■ PROBLEM STATEMENT: Only some lines are wanted. Transcribe, exactly, the lines below from the line with "な〜と感じます。マッサージする人を見ると、アロマオイ" up to and including the line with "de Nielsen Norman Group".

■ THE INPUT:
○ ○ ○ ○ ○

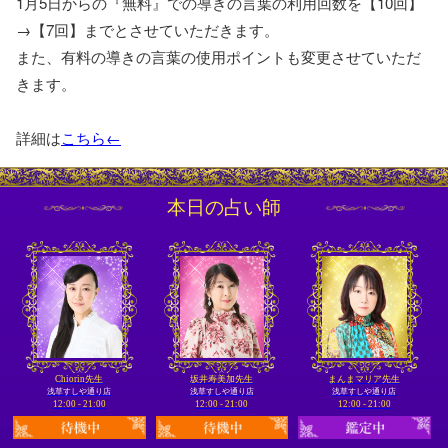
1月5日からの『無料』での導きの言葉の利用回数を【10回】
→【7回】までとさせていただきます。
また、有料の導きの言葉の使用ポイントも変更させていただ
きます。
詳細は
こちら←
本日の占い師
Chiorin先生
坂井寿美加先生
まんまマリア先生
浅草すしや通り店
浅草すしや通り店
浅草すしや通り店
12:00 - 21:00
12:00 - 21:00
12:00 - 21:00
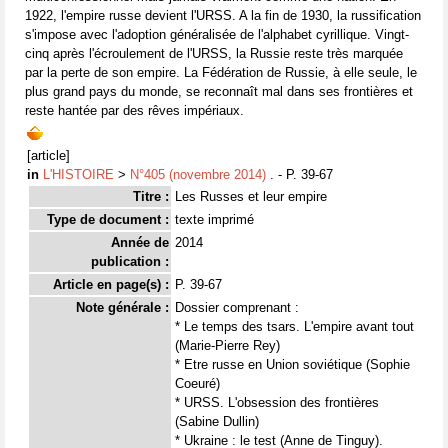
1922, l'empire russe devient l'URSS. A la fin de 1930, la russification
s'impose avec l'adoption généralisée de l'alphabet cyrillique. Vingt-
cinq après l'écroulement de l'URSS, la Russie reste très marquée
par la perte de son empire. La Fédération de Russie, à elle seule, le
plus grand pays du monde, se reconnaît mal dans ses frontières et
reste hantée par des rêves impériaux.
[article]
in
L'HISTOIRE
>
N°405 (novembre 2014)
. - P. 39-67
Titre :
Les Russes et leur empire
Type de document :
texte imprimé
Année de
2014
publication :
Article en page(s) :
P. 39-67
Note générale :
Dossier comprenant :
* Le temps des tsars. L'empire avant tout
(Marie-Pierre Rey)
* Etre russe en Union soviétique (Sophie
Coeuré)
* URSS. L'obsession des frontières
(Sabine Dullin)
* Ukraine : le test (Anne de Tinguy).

○ ○ ○ ○ ○

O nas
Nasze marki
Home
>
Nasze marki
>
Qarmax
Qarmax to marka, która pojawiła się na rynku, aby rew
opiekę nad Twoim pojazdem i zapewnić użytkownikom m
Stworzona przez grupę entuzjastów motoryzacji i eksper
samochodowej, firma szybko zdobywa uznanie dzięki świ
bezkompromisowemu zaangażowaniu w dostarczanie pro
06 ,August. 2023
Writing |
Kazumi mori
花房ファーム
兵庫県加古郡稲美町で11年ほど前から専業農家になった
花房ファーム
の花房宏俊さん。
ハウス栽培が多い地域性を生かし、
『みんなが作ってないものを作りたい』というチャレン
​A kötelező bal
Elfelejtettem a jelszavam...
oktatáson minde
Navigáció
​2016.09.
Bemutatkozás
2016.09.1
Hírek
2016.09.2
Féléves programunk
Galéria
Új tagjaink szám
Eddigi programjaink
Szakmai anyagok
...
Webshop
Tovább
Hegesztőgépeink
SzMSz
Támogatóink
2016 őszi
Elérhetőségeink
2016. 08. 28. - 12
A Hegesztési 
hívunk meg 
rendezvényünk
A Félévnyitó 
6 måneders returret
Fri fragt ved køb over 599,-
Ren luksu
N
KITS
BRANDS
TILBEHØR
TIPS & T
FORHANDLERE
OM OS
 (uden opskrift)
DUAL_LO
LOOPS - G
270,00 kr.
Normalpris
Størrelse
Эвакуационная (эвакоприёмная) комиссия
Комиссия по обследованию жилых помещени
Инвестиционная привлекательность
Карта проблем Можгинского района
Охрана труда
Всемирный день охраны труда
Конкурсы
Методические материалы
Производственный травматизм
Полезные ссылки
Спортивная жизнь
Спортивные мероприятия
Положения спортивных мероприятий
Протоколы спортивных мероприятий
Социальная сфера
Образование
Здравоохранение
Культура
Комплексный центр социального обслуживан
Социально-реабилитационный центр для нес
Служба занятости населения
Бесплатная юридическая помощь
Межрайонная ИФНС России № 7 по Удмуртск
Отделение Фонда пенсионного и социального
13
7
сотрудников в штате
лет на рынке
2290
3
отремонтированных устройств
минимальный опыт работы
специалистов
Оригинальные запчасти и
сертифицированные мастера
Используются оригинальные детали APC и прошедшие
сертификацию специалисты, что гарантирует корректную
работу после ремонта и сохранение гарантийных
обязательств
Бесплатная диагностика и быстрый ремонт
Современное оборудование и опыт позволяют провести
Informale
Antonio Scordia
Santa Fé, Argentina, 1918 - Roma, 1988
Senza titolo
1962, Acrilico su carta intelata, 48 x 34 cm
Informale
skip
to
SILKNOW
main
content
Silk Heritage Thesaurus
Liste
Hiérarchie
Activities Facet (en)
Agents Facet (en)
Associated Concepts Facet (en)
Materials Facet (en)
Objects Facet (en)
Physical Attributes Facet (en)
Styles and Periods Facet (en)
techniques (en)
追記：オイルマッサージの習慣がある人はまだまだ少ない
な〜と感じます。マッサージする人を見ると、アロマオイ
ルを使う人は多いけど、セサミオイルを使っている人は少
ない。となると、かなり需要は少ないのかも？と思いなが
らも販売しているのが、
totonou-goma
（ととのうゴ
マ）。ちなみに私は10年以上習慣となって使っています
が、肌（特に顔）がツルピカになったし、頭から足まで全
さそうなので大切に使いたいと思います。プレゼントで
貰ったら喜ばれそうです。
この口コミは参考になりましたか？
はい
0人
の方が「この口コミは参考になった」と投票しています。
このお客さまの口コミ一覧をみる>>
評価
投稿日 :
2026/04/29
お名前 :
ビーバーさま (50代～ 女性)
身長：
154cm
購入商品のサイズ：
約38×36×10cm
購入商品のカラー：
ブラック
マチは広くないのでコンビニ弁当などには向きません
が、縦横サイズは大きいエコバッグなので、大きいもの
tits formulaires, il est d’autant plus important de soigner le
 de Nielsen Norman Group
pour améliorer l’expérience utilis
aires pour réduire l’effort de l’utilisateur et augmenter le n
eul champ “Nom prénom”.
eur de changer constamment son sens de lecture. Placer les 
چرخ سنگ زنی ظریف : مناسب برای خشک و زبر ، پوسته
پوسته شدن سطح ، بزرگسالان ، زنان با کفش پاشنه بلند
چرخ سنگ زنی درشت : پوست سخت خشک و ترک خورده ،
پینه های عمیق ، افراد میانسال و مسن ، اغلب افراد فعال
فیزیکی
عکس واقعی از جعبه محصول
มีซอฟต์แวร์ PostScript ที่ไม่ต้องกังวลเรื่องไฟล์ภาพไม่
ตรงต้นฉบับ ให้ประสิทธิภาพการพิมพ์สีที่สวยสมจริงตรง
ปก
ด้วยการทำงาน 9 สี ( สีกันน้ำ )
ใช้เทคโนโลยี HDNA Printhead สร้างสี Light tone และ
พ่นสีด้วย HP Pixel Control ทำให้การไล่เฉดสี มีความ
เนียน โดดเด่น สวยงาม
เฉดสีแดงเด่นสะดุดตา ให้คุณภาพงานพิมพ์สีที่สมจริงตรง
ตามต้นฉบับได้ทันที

○ ○ ○ ○ ○

■ RESULT:
な〜と感じます。マッサージする人を見ると、アロマオイ
ルを使う人は多いけど、セサミオイルを使っている人は少
ない。となると、かなり需要は少ないのかも？と思いなが
らも販売しているのが、
totonou-goma
（ととのうゴ
マ）。ちなみに私は10年以上習慣となって使っています
が、肌（特に顔）がツルピカになったし、頭から足まで全
さそうなので大切に使いたいと思います。プレゼントで
貰ったら喜ばれそうです。
この口コミは参考になりましたか？
はい
0人
の方が「この口コミは参考になった」と投票しています。
このお客さまの口コミ一覧をみる>>
評価
投稿日 :
2026/04/29
お名前 :
ビーバーさま (50代～ 女性)
身長：
154cm
購入商品のサイズ：
約38×36×10cm
購入商品のカラー：
ブラック
マチは広くないのでコンビニ弁当などには向きません
が、縦横サイズは大きいエコバッグなので、大きいもの
tits formulaires, il est d’autant plus important de soigner le
 de Nielsen Norman Group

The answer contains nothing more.